⟨
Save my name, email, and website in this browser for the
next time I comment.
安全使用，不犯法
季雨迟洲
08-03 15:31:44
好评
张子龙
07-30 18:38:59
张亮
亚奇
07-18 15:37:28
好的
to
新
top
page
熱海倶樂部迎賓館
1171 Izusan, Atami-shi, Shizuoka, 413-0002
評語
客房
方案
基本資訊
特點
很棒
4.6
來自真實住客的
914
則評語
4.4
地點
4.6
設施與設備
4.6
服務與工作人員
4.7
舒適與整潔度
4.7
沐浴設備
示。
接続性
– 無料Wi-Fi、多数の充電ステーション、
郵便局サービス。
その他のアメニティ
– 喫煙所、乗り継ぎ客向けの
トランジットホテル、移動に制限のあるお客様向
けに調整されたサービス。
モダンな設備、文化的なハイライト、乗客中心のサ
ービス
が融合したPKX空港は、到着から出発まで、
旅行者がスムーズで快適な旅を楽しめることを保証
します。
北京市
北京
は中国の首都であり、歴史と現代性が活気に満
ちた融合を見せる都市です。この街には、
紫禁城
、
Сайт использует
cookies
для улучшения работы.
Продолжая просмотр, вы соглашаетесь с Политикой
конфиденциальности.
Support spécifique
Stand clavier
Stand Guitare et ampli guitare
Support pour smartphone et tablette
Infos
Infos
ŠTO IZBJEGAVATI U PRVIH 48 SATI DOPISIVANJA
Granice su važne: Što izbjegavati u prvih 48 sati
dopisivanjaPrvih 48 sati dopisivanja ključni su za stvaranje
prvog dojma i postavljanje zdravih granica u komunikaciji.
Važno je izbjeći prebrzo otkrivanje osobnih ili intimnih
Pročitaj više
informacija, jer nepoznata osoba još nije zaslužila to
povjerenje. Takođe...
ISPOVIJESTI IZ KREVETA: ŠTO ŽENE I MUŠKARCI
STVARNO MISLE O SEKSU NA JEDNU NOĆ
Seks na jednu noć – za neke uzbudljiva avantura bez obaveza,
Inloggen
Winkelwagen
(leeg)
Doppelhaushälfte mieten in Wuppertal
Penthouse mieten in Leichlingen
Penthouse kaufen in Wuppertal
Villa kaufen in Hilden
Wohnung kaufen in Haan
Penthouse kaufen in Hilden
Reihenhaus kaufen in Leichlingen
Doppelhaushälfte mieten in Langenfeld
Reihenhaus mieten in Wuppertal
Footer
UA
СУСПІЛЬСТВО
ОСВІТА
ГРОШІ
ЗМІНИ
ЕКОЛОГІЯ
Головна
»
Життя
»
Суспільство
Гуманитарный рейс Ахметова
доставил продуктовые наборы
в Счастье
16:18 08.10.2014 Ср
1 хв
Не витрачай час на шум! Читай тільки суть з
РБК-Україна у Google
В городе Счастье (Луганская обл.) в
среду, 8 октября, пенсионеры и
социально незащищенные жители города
⟩
| Work item |
All that belongs in your answer is the stretch of entries above from the line with "Продолжая просмотр, вы" through the line with "prvog dojma i", printed exactly.

| Result of this task |
Продолжая просмотр, вы соглашаетесь с Политикой
конфиденциальности.
Support spécifique
Stand clavier
Stand Guitare et ampli guitare
Support pour smartphone et tablette
Infos
Infos
ŠTO IZBJEGAVATI U PRVIH 48 SATI DOPISIVANJA
Granice su važne: Što izbjegavati u prvih 48 sati
dopisivanjaPrvih 48 sati dopisivanja ključni su za stvaranje
prvog dojma i postavljanje zdravih granica u komunikaciji.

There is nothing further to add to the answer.